◆ **Goal of the exercise**
The response must reproduce exactly every line of the material below holding the word "operation".

◆ **Supplied material**

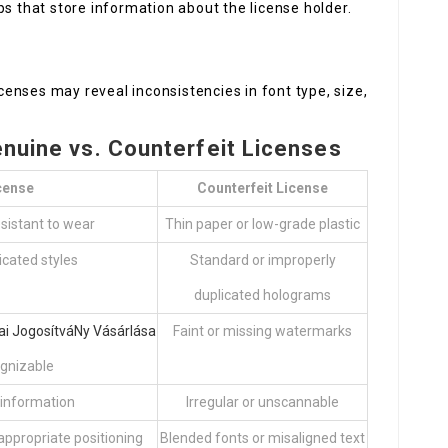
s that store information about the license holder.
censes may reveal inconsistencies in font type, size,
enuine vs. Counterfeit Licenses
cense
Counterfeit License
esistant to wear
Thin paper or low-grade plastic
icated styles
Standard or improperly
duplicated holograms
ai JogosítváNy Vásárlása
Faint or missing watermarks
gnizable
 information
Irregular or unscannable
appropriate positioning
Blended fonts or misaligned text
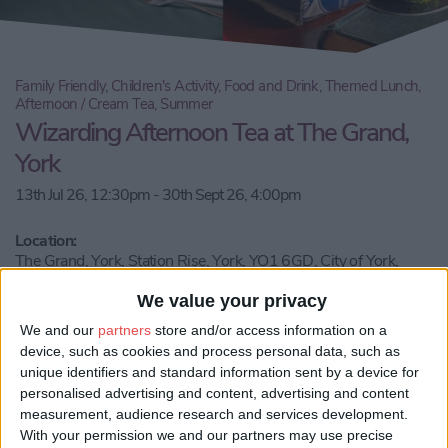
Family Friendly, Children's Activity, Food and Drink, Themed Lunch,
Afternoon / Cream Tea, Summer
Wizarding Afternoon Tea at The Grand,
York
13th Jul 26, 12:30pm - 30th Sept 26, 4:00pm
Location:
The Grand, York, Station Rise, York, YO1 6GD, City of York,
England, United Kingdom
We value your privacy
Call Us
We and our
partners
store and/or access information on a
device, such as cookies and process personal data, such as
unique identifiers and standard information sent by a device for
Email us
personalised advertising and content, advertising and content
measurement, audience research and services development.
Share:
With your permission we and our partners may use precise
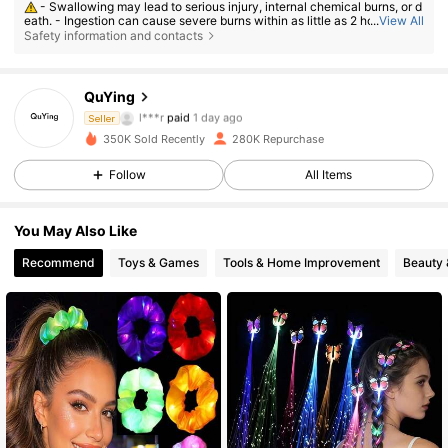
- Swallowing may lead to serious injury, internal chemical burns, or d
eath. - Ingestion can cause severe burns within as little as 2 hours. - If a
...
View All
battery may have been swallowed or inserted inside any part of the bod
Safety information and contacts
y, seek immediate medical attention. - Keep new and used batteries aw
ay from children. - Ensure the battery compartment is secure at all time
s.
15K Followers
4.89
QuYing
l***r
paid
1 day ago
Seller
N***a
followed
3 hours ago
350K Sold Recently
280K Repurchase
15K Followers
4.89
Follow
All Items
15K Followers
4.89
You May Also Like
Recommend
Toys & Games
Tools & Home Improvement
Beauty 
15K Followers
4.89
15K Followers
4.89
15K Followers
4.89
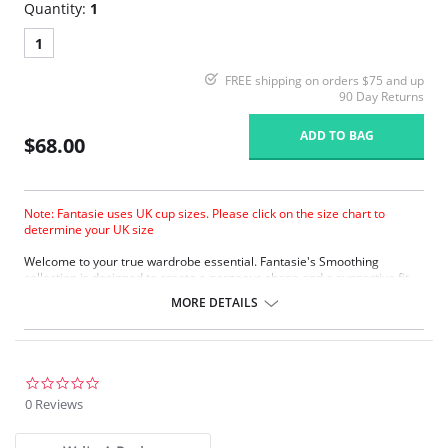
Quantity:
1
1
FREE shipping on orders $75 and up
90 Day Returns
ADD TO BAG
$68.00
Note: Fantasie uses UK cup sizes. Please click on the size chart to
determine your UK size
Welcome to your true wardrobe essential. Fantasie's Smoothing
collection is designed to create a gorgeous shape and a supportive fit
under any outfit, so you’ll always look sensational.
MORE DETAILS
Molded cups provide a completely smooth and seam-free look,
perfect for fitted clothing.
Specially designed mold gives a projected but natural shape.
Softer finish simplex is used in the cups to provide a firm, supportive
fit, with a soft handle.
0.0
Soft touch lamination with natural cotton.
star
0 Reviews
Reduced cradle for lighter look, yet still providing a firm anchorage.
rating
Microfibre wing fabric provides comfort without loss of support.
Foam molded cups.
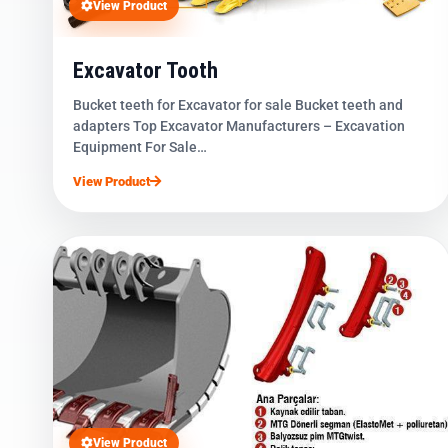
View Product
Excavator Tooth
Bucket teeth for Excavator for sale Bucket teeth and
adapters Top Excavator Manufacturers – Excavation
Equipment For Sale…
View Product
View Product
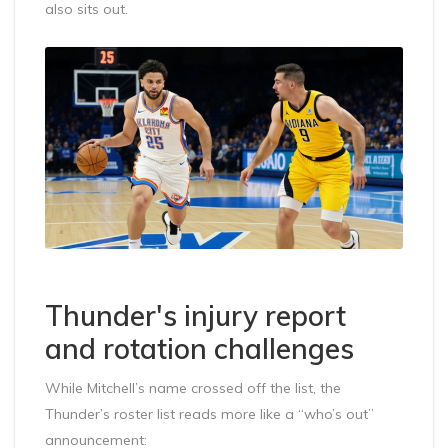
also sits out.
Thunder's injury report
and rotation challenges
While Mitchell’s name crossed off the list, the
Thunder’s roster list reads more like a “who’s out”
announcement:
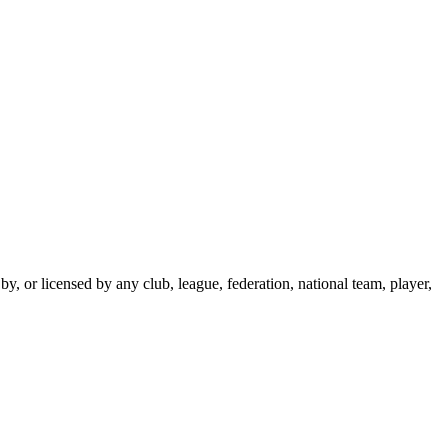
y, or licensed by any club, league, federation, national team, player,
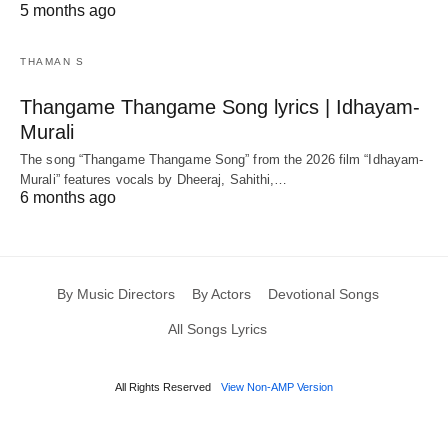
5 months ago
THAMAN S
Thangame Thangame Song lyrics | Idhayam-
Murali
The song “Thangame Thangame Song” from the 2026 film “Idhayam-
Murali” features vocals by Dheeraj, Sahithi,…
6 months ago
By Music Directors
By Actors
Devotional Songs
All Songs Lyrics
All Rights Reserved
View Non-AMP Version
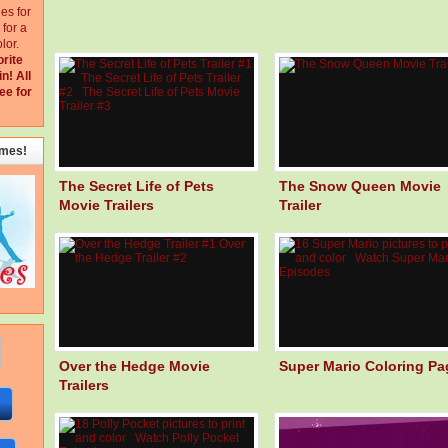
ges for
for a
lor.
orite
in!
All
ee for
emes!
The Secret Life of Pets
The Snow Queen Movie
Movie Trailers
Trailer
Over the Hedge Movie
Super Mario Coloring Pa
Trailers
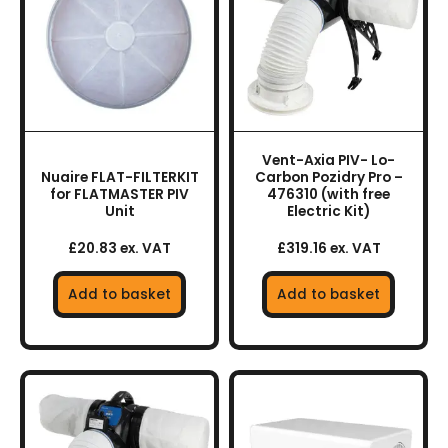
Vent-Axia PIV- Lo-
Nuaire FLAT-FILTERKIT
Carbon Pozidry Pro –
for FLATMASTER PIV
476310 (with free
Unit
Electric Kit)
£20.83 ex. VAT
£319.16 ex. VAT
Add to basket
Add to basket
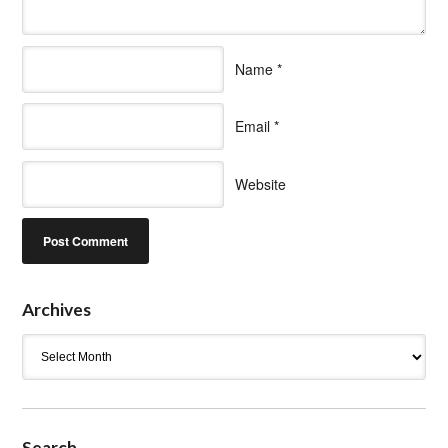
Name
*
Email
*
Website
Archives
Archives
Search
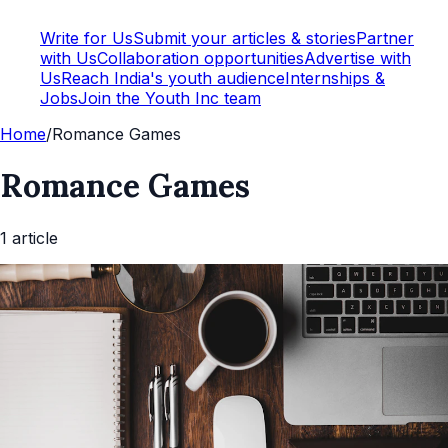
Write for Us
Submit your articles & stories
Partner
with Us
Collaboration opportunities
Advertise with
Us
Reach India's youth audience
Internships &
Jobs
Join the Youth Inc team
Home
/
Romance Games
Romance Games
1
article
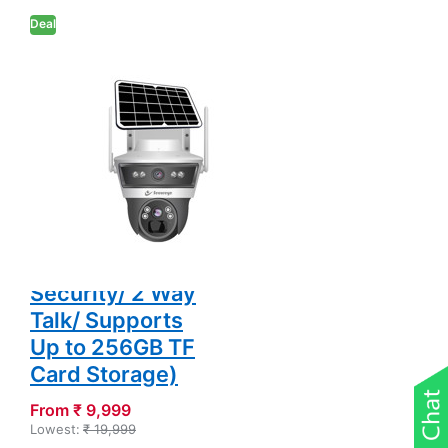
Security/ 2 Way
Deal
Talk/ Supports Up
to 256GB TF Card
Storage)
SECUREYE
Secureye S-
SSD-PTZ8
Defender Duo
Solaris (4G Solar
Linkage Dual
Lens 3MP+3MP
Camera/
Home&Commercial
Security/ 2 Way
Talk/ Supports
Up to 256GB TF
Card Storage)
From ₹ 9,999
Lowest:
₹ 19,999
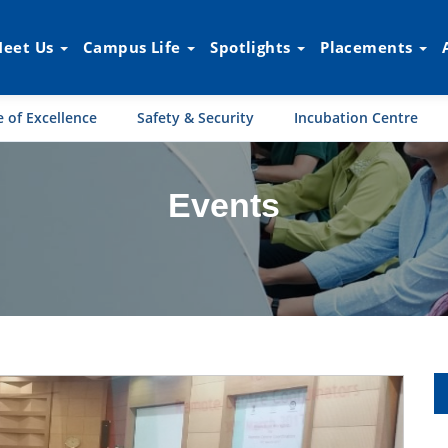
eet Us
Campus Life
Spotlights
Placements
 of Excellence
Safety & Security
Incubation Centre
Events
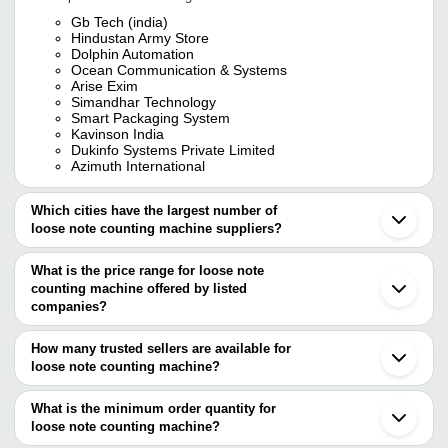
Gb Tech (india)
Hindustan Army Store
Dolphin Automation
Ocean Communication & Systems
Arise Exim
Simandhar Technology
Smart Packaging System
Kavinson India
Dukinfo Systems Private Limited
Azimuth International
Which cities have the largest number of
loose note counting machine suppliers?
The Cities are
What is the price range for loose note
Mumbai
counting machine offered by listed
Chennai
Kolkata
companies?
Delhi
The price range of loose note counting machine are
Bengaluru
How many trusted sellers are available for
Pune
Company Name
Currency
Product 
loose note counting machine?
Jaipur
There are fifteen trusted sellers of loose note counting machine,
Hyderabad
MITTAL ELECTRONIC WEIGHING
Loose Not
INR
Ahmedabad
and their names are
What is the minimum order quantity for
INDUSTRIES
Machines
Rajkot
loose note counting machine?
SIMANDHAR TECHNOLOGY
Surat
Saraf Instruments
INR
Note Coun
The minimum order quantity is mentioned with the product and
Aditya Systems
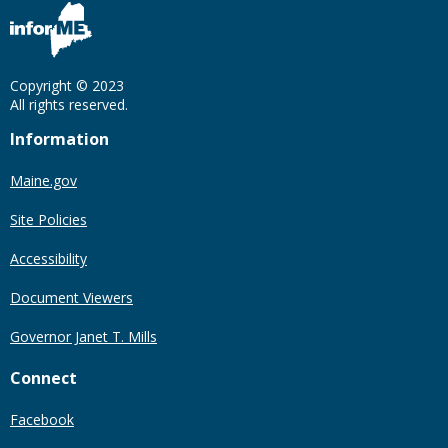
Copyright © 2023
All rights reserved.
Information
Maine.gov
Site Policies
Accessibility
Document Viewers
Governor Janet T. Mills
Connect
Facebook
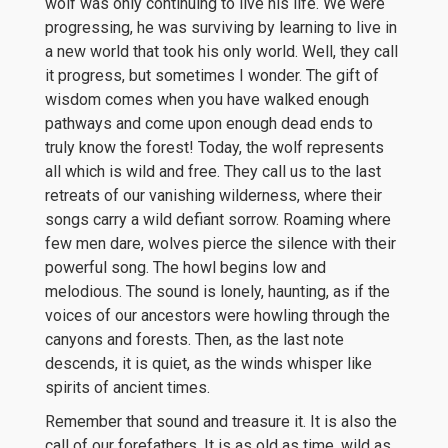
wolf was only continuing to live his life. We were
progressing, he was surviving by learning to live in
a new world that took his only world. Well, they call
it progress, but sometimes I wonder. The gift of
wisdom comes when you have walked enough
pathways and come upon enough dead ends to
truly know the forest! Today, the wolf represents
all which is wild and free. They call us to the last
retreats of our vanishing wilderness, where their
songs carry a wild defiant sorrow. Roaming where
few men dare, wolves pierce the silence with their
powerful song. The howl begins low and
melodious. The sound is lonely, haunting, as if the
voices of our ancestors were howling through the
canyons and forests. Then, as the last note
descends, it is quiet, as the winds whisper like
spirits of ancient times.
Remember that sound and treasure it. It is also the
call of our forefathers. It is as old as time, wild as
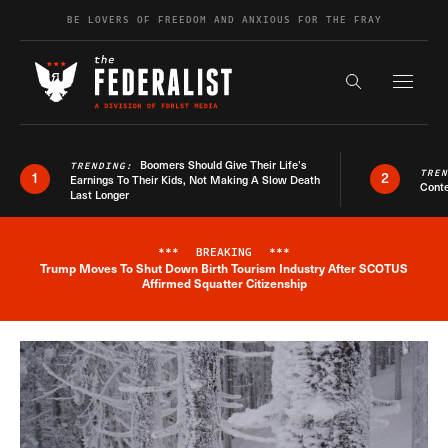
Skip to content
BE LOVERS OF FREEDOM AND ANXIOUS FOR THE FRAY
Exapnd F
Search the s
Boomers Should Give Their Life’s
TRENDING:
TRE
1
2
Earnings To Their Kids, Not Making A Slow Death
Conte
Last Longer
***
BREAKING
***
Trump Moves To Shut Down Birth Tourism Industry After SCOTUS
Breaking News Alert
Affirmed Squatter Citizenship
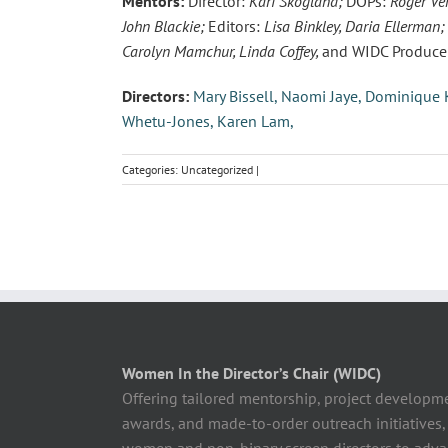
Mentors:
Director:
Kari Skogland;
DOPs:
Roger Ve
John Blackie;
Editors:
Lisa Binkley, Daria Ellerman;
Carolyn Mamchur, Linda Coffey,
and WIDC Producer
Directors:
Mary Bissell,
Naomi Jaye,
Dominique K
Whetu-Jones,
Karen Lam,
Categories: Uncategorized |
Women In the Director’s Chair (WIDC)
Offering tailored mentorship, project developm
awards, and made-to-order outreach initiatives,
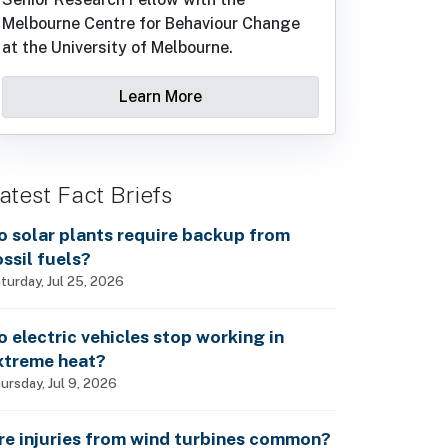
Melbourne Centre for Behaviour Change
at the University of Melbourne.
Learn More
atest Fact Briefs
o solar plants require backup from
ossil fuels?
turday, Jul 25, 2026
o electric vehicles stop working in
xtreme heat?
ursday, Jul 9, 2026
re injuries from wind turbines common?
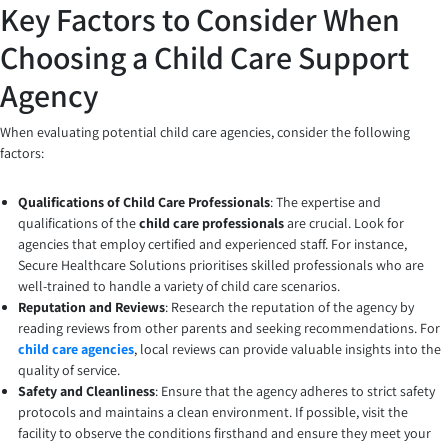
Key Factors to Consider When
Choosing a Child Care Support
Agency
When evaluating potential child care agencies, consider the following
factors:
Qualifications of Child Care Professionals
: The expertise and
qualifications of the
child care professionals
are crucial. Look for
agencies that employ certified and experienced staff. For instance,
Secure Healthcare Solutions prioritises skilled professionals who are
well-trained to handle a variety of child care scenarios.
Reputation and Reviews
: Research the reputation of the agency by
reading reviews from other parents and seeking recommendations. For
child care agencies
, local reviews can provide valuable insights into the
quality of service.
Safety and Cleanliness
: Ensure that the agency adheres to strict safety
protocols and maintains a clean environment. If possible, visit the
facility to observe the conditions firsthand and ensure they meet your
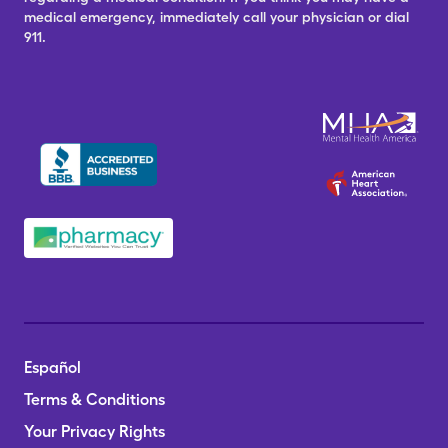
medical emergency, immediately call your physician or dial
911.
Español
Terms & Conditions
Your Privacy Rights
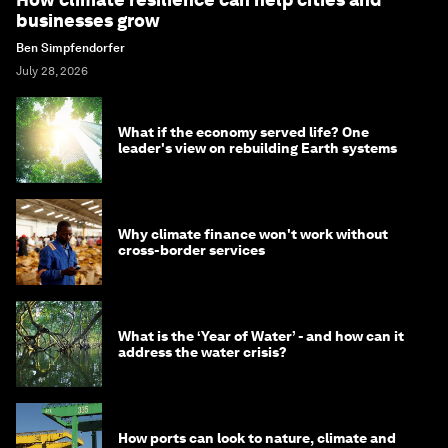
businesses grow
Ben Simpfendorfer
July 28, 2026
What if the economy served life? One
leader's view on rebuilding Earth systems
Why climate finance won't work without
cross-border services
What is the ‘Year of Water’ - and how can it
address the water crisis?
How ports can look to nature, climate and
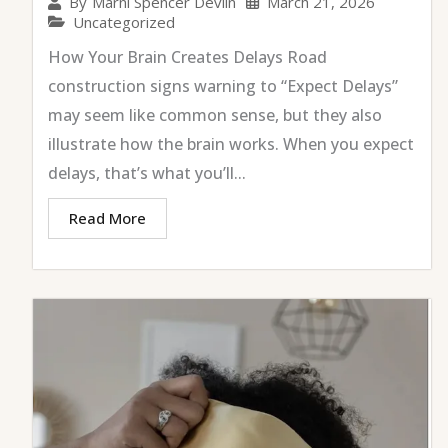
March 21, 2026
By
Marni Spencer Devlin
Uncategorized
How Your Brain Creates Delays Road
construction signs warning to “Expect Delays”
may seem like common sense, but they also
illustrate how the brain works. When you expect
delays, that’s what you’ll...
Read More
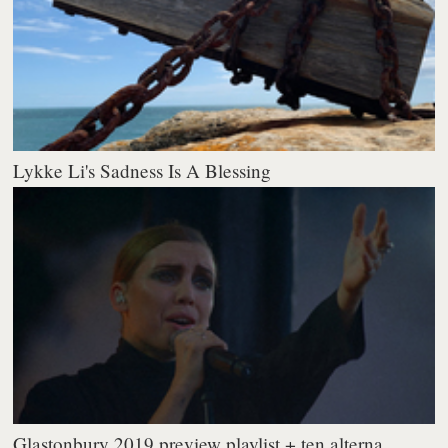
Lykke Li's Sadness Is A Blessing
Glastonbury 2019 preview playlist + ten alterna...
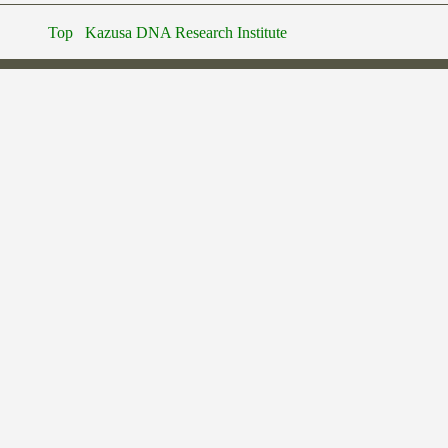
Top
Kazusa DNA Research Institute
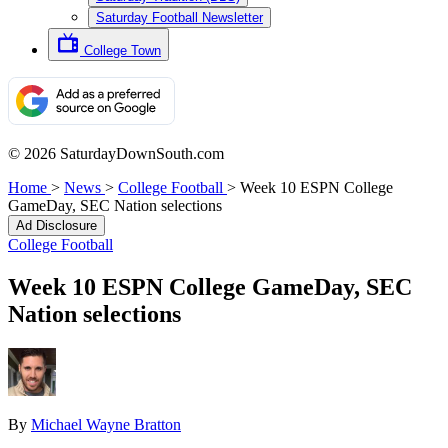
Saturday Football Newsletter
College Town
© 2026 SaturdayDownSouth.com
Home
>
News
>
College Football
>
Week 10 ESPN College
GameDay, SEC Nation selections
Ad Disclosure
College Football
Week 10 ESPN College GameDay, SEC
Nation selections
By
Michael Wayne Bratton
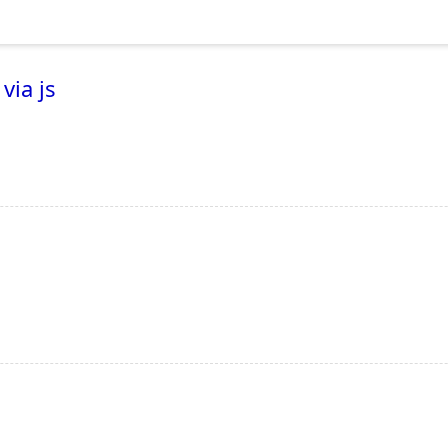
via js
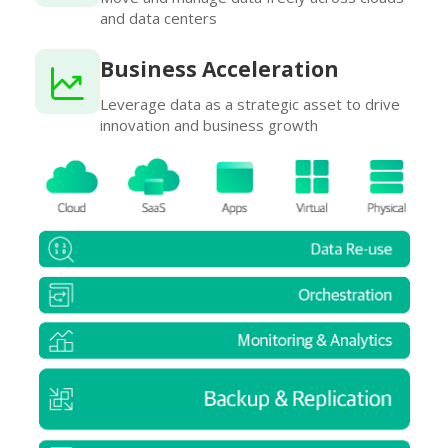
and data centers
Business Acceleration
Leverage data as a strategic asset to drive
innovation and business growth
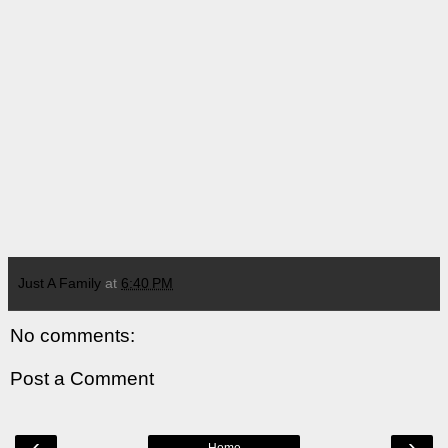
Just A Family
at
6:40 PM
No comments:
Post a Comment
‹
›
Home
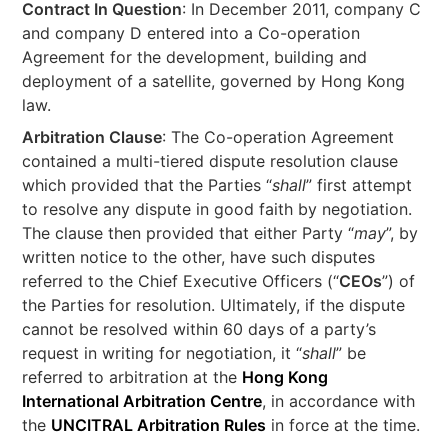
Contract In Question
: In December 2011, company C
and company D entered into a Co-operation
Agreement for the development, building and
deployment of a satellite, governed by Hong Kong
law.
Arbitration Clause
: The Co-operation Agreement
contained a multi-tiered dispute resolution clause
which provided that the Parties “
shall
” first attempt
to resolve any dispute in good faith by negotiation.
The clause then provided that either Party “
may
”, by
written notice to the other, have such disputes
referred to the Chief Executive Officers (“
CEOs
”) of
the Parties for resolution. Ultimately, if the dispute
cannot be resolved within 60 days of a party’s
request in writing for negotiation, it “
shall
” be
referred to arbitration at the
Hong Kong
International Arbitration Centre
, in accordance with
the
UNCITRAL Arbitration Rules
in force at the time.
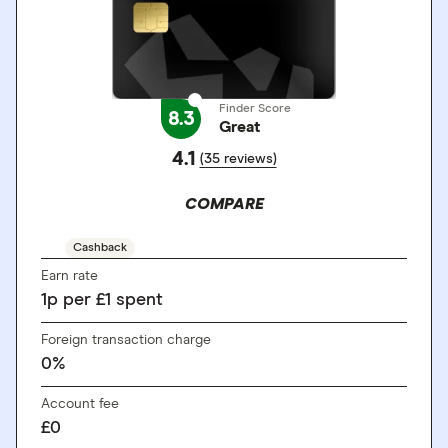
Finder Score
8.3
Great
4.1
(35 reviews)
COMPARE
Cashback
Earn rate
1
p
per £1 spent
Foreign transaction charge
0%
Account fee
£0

◆ **Expected answer**
and company D entered into a Co-operation
: The Co-operation Agreement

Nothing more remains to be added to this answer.